Desafios na saúde pública: como lidar com epidemias no Brasil?

Enviada em 24/06/2020

Prevenção salva vidas

Em um mundo globalizado, isto é, com grande fluxo de pessoas, mercadorias e informações, o risco de ocorrer uma epidemia é grande. Mesmo países desenvolvidos não podem escapar. Porém, tais países, no geral, têm vantagem em relação aos emergentes e subdesenvolvidos: sua capacidade de se prevenir contra esse tipo de situação. Atualmente, no caso do Brasil, poucas medidas são tomadas para evitar doenças contagiosas. Nesse sentido, o governo deve se empenhar em melhorar o saneamento básico e conscientizar a população, pois a melhor maneira de lidar com epidemias é prevenindo-se.

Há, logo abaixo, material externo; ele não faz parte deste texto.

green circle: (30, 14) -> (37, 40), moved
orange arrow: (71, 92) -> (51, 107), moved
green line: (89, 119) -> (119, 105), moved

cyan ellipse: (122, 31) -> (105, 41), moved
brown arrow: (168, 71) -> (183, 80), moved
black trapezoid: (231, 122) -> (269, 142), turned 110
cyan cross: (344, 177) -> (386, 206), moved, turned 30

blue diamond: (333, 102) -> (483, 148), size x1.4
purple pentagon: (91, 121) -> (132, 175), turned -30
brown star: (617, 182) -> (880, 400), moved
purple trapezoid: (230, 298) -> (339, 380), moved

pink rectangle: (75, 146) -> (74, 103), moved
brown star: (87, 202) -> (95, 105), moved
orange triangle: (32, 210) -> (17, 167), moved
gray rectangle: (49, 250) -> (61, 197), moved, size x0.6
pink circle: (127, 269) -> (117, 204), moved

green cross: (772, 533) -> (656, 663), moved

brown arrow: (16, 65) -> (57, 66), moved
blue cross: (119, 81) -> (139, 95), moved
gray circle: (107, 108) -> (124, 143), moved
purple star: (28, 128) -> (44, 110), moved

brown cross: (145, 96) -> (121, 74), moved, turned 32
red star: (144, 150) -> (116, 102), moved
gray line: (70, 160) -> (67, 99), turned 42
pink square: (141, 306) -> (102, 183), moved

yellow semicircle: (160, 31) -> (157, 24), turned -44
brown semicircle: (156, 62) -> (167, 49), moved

É de conhecimento geral que investir em saneamento básico é também investir em saúde pública e impedir a propagação de patologias. À vista disso, em 2018, Bill Gates apresentou um projeto que reduziu significativamente o custo com saúde: um vaso sanitário que não usa água nem esgoto. Ademais, vários desses foram colocados em uma cidade da África do Sul, a qual não tinha qualquer tipo de saneamento. Isso fez com que os moradores locais não fizessem suas necessidades em lugares expostos, o que evitou a diarreia e seu tratamento. Aqui haveria o mesmo impacto, porque diminuiria doenças como a dengue – sem esgoto a céu aberto o mosquito da dengue pouco se reproduziria, por exemplo –, facilitaria seu controle e muitas vidas seriam poupadas.

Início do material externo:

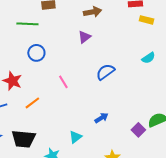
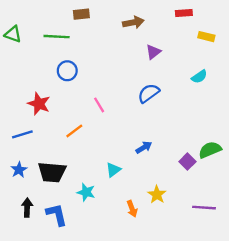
yellow rectangle: (146, 20) -> (206, 37), moved
purple triangle: (84, 37) -> (153, 52), moved
orange line: (32, 103) -> (74, 131), moved

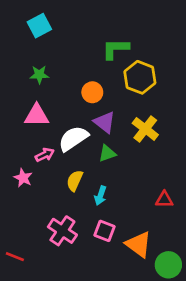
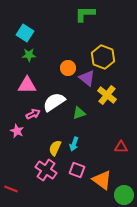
cyan square: (39, 26) -> (25, 33), moved, turned -30
green L-shape: (115, 49) -> (85, 14), moved
purple triangle: (105, 122) -> (87, 78), moved
yellow semicircle: (75, 181) -> (55, 148), moved

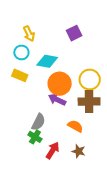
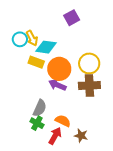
yellow arrow: (29, 34) -> (32, 38), moved
yellow rectangle: (20, 75) -> (36, 62), moved
orange semicircle: (75, 126) -> (63, 121), moved

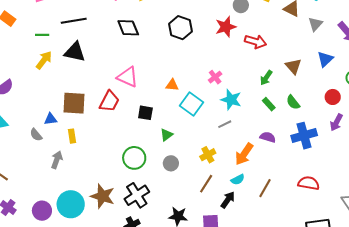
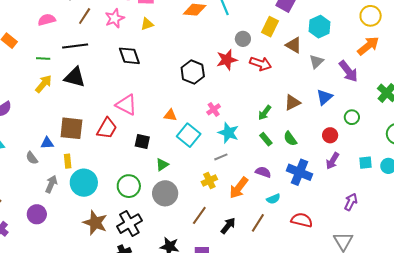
black hexagon: (180, 28) -> (193, 72), moved
red arrow: (255, 42) -> (261, 64), moved
brown triangle: (293, 66) -> (292, 103), turned 42
blue cross: (304, 136) -> (299, 172), turned 35
yellow cross: (208, 155) -> (209, 181), moved
gray circle: (171, 163) -> (165, 193), size x1.6
cyan semicircle: (238, 180) -> (273, 199), moved
black arrow: (228, 200) -> (228, 226), moved
cyan circle: (71, 204) -> (84, 183), moved
purple circle: (42, 211) -> (37, 214), moved

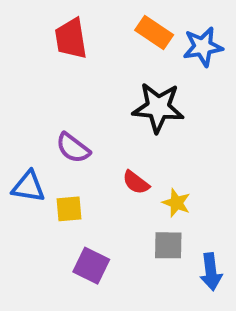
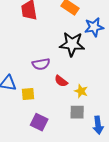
blue star: (203, 47) -> (94, 27), moved
purple semicircle: (73, 148) -> (41, 64), moved, turned -48

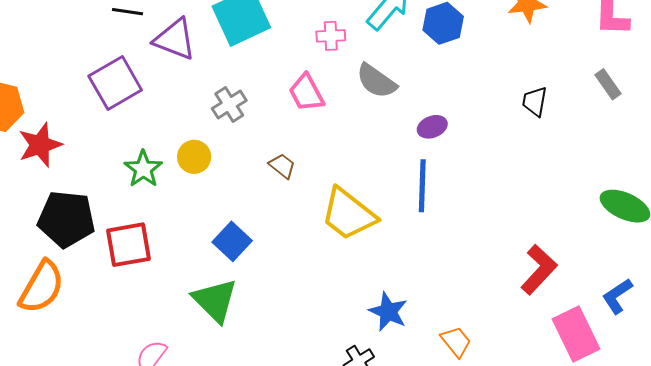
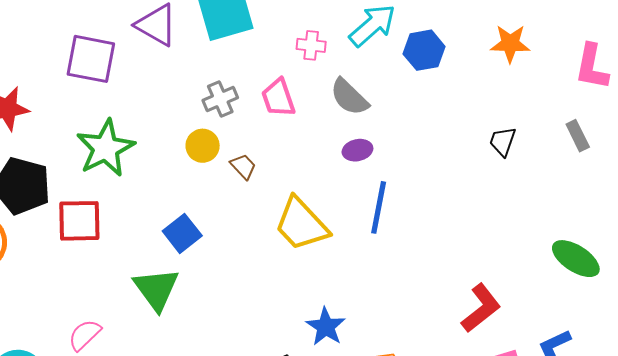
purple square: (115, 83) -> (91, 59), turned 32
gray cross: (229, 104) -> (220, 99), moved
purple ellipse: (432, 127) -> (357, 150), moved
yellow circle: (194, 157) -> (203, 146), moved
green star: (143, 169) -> (105, 148), size x1.5

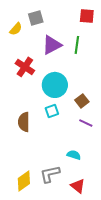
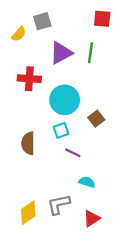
red cross: (25, 67) -> (29, 79), turned -30
purple line: (86, 123) -> (73, 153), moved
red triangle: (78, 186) -> (92, 218), turned 49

Outro ponto a ser discutido é a questão da diminuição das campanhas de vacinação para a conscientização da população. Na primeira década do século XXI, o governo brasileiro realizava diversas propagandas (como a do “Zé Gotinha”), o que alertava e demostrava a importância de vacinar-se. No entanto, devido a crises econômicas (como a de 2016) e a falta de responsabilidade governamental, diminuiu-se o gasto e a relevância dessas campanhas. Consequentemente, as pessoas perderam o medo das doenças e não se preocuparam mais com vacinação – sem isso, epidemias como a do sarampo em 2019 (a qual não ocorria fazia tempo) não puderam ser evitadas.

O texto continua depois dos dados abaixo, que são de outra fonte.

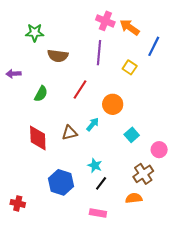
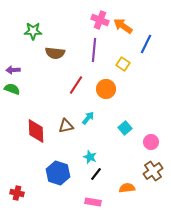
green semicircle: (41, 94) -> (12, 89), moved, turned -98
orange circle: (113, 104) -> (106, 89), moved
brown cross: (143, 174) -> (153, 171), moved

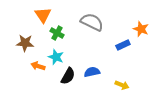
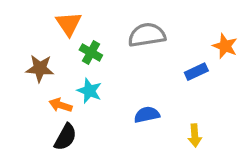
gray semicircle: (92, 22) -> (147, 35), turned -35
black semicircle: (68, 76) -> (65, 137), moved
yellow arrow: (122, 85) -> (195, 135), turned 64

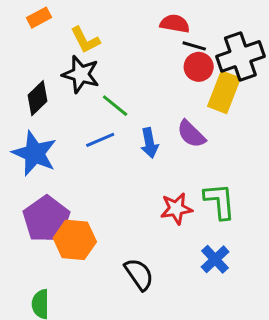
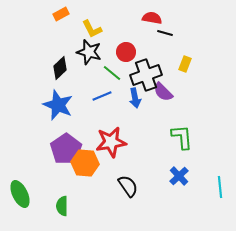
black cross: (240, 56) -> (146, 75), moved
red circle: (199, 67) -> (126, 52), moved
yellow rectangle: (224, 92) -> (185, 64), size x0.6
red star: (176, 209) -> (111, 142), moved, size x1.4

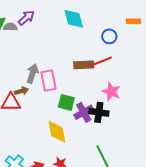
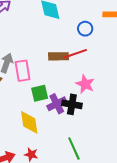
green square: (66, 102) -> (40, 93), turned -30

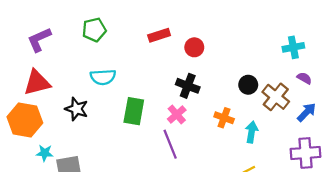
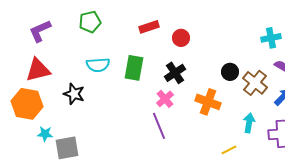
black cross: (188, 86) -> (175, 73), turned 35
green rectangle: (134, 111) -> (134, 68), moved
orange cross: (224, 118) -> (208, 102), size x1.4
cyan arrow: (252, 132) -> (249, 123), moved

Com base no que foi apresentado, o governo brasileiro precisa se empenhar mais em impossibilitar epidemias de ocorrer. Para isso, a Câmara dos Deputados deve aprovar uma lei em que determinada parte do que é gasto com a saúde seja investido em saneamento básico (a porcentagem deve variar de acordo com a realidade de cada município). Além disso, o Ministério da Saúde necessita voltar o quanto antes com as campanhas maciças de vacinação e prevenção e, mesmo que a doença tenha praticamente sido erradicada, deve sempre alertar sobre seu risco. Com isso, muitas vidas seriam salvas e a sociedade estaria preparada para o pior.